The health secretary was on Monday accused of allowing the health service to return to the “dark ages” after it was revealed last week that A&E departments shut their doors to patients more than 140 times in December.
Figures showed a third of health trusts in England had issued alerts that they needed urgent action to cope, the Press Association reported.
Yet Hunt said the issues amounted to just “a few serious problems” affecting no more than “one or two hospitals”.
But here are seven experts and patients’ groups who have said there is a wider crisis in the NHS.
1. Mike Adamson, chief executive of the British Red Cross
Adamson has defended the Red Cross’ earlier description of the NHS as being in a “humanitarian crisis” after Prime Minister Theresa May slammed it over the claim.
Writing in The Times on Monday, he said: “These are people in crisis and in recent weeks we have started talking about this as a humanitarian crisis. We don’t say this lightly and we have a duty to say it.
“We are part of a worldwide humanitarian network and our fundamental principle of humanity states we must help to ‘prevent and alleviate human suffering wherever it may be found’.
“This humanitarian crisis needs urgent action. In considering making this statement, I went back and looked closely at the definition of a humanitarian crisis: It refers to the scale and depth of need facing a population. In this case we are seeing large numbers of vulnerable people facing a threat to their health, safety or well-being.”
2. The Royal College Of Emergency Medicine
The Royal College of Emergency Medicine is reportedly in talks with ministers over new funding to alleviate a “long-term NHS crisis”.
Health Service Journal reported that senior medics from the Royal College have engaged in discussions with the government with a view to “investing significant upfront funding” in a plan to help out emergency departments.
Meanwhile the Royal College’s Twitter account on Monday shared links with headlines such as: “Beds crisis means we choose who lives, say doctors” and “Columnist left on trolley in A&E corridor for three hours”.
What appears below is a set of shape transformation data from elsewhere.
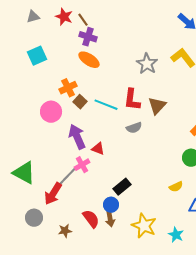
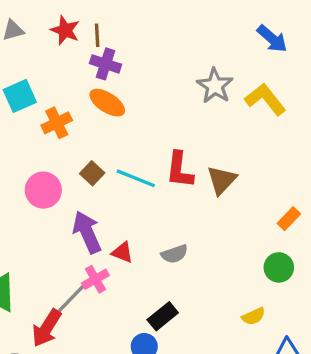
brown line: (83, 20) -> (97, 35), turned 32
gray star: (147, 64) -> (215, 86), moved
orange cross: (68, 88) -> (57, 123), moved
gray semicircle: (134, 128) -> (174, 254), moved

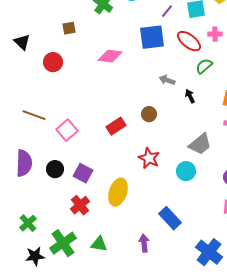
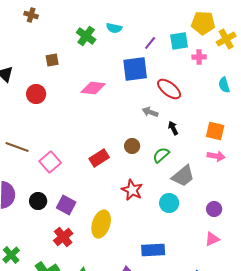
pink cross: (215, 34) -> (199, 57), moved
red ellipse: (189, 41) -> (169, 89), moved
green semicircle: (204, 66) -> (161, 155), moved
blue rectangle: (170, 218) -> (153, 250), turned -50

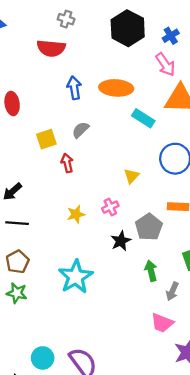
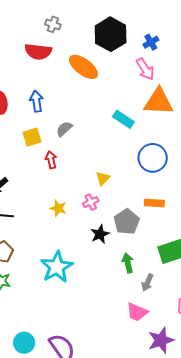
blue arrow: (74, 88) -> (36, 101), moved
orange ellipse: (116, 88) -> (84, 67), moved, turned 32
yellow triangle: (131, 176) -> (103, 178), moved
yellow star: (76, 214) -> (58, 208), turned 30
3. Dr Taj Hassan, associate medical director at Leeds Teaching Hospitals Trust
Dr Hassan, who is also president of the Royal College of Emergency Medicine, told Health Service Journal: “Going into winter we were in the worst-prepared position that we have ever been ... in terms of existing performance and the amount of intended investment, (with) the existing staffing levels in emergency departments and the social care crisis clearly identified as major issues.”
4. Professor Chris Ham, chief executive of the King’s Fund
Ham, the boss of English health charity the King’s Fund, wrote in a letter to The Times on Monday: “With social care, the number of older people receiving publicly funded care has fallen by more than 400,000 since 2009/10, while the health system is buckling under the strain of trying to meet rising demand and still maintain standards. A new settlement for health and social care is urgently needed.”
5. Nick Hulme, chief executive of Colchester and Ipswich hospital trusts
Hulme, who leads care in hospitals in north Essex and Suffolk, told Health Service Journal: “It’s unprecedented. I’ve not seen anything like this in 37 years in the health service. There is always a hangover from Christmas and New Year but this has been absolutely relentless [in demand and acuity of patients].”
6. Katherine Murphy, Chief Executive of The Patients Association
Murphy, boss of the independent Patients Association, said: “Worryingly, this year there has been a noticeable clamour of voices from health and social care professionals that the workload is unmanageable. Likewise, even before the Christmas period, Hospitals were making announcements encouraging patients to avoid A&E and seek alternative options instead.
“Patients will be rightly very concerned about this and what it means for them and their families. We believe that more needs to be done to highlight the alternative options to attending A&E, including promoting use of community pharmacists.
“We are calling on the Government to make sure that community and hospital care services have the necessary funding during peak periods and that a national staffing strategy is introduced to ensure there are enough healthcare professionals able to treat patients in need.”
7. Joyce Robins, Patient Concern
Robins, of advocacy group Patient Concern, told The Sun that new figures showing thirst and hunger cause 856 deaths in the NHS a year represented a tragedy linked to overworked staff.
She said: “Every one of these deaths is a tragedy. Hospital wards are full and staff are run off their feet looking after so many patients it is impossible to give them the care they need.
“Patients will need help eating or drinking but are being neglected.”